> **PROBLEM**:
Omitting all images, give the entries that follow again exactly as they read.

> **PROVIDED RECORDS**:
=== Section Start ===
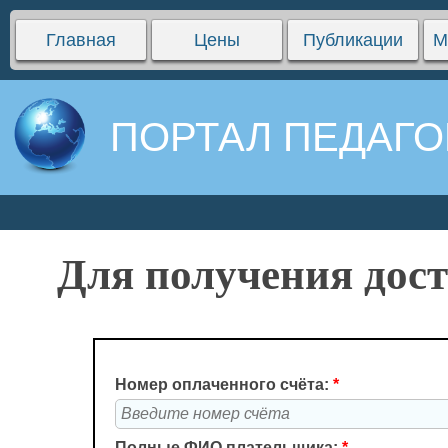
Главная
Цены
Публикации
М
ПОРТАЛ ПЕДАГО
Для получения дост
Номер оплаченного счёта:
*
Полные ФИО плательщика:
*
=== Section End ===
> **SOLUTION FOR THIS PROBLEM**:
Главная
Цены
Публикации
М
ПОРТАЛ ПЕДАГО
Для получения дост
Номер оплаченного счёта:
*
Полные ФИО плательщика:
*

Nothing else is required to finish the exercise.